No resulta fácil reaccionar ante este tipo de procesos. En parte, porque a veces las autoridades proceden a través de pasos pequeños que impiden percibir lo que está pasando. En parte, porque muchos temen enfrentarse al poder, sobre todo si pueden perder el acceso a lo más básico (comida, asistencia sanitaria, dinero en el banco, casa).

 

La falta de atención ante este tipo de procesos, o el miedo, o incluso un cierto interés egoísta (“mientras no me pase nada, me desintereso de las injusticias que sufren otros”), hace que el Estado se agigante, hasta el punto de que luego resulta casi imposible reaccionar y librarse de cadenas asfixiantes.

 

Héroes del pasado se han enfrentado al monstruo estatal cuando hacía falta defender las libertades fundamentales. Pero incluso los héroes necesitan el apoyo de esa “masa silenciosa” que tiene que despertar ante presiones totalitarias, vengan de donde vengan.

 

Casi todos deseamos paz, seguridad, justicia, espacios para ejercitar libremente los propios derechos.
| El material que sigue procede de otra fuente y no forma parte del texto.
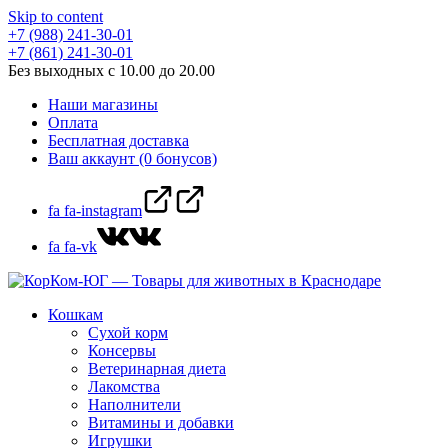
Skip to content
+7 (988) 241-30-01
+7 (861) 241-30-01
Без выходных с 10.00 до 20.00
Наши магазины
Оплата
Бесплатная доставка
Ваш аккаунт (0 бонусов)
fa fa-instagram
fa fa-vk
Кошкам
Сухой корм
Консервы
Ветеринарная диета
Лакомства
Наполнители
Витамины и добавки
Игрушки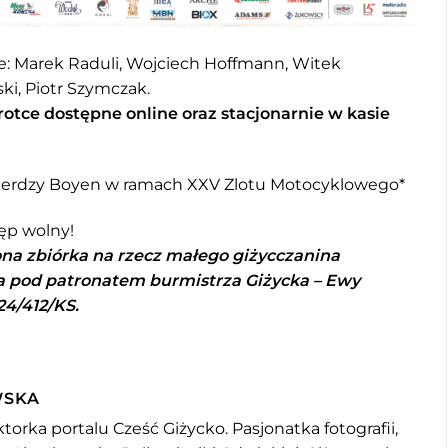
e: Marek Raduli, Wojciech Hoffmann, Witek
i, Piotr Szymczak.
krotce dostępne online oraz stacjonarnie w kasie
wierdzy Boyen w ramach XXV Zlotu Motocyklowego*
ęp wolny!
a zbiórka na rzecz małego giżycczanina
na pod patronatem burmistrza Giżycka – Ewy
24/412/KS.
WSKA
torka portalu Cześć Giżycko. Pasjonatka fotografii,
Para mantener esos espacios, hemos de estar atentos cuando parlamentos y gobiernos aprueban, una tras otra, medidas que a corto plazo impiden a la gente expresar ideas legítimas, o contar con la suficiente autonomía económica, o acceder a los servicios básicos de salud.

 

Solo con un número suficiente de hombres y mujeres decididos, incluso dispuestos a sufrir una persecución injusta por reaccionar contra cualquier forma de tiranía, será posible detener a quienes buscan nuevas formas totalitarias de gobernar, y promover Estados donde se respeten las libertades fundamentales para todos.